Reading data from the network without knowing the size of the buffer that is coming
Vladimir Panteleev
thecybershadow.lists at gmail.com
Fri Mar 22 10:32:44 UTC 2019
On Thursday, 21 March 2019 at 16:54:01 UTC, Roman Sztergbaum
wrote:
> I would like to get rid of the "ubytes[256]" because I do not
> know the size of the data that is comming, I would like to read
> the entire buffer that I send at once. Can someone point me?
If you do not know the size of the response, then how can you
know when you should stop waiting for more bytes?
Some connections are stream-oriented, and some are
datagram-oriented. With a datagram-oriented connection, each
packet has a fixed size (though there is a maximum size). You
mentioned this is a UNIX socket connection, and I believe UNIX
sockets can be either stream-oriented or datagram-oriented.

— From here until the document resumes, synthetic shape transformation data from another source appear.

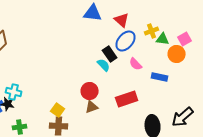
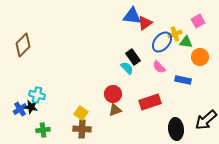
blue triangle: (93, 13) -> (132, 16), moved
red triangle: (122, 20) -> (145, 23), turned 42
pink square: (185, 39) -> (198, 21), moved
blue ellipse: (126, 41) -> (162, 42), moved

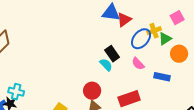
green triangle: (186, 42) -> (165, 39), turned -40

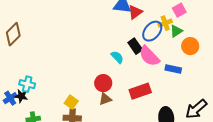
pink square: (177, 18) -> (179, 10), moved
black rectangle: (112, 54) -> (135, 46), moved
pink semicircle: (138, 64) -> (149, 56), size x1.6

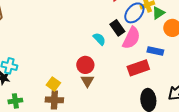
pink semicircle: (149, 56) -> (131, 38), turned -110
red rectangle: (140, 91) -> (138, 68), moved
brown triangle: (105, 99) -> (87, 81), turned -40

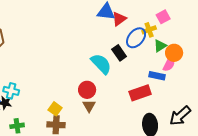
green triangle: (158, 13) -> (160, 46), moved
pink semicircle: (131, 38) -> (169, 64), moved, size x0.7
cyan semicircle: (99, 39) -> (101, 64), size x1.6

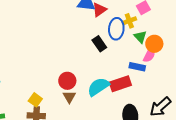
blue ellipse: (136, 38) -> (116, 29), turned -35
green triangle: (160, 46) -> (140, 37), turned -40
cyan semicircle: (101, 64) -> (98, 87), moved, turned -80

If the socket is stream-oriented, there should generally be a way
for the other end to signal when it's done sending bytes. This
can be in the form of a fixed-size "header" containing the body
length, or maybe the other end just closes the connection when
it's done writing. Other approaches, like reading until there are
no more bytes in the buffer (though more may yet to arrive one
millisecond later) are generally not reliable.
Perhaps you should include more information like what program you
are trying to talk to, or the protocol being used.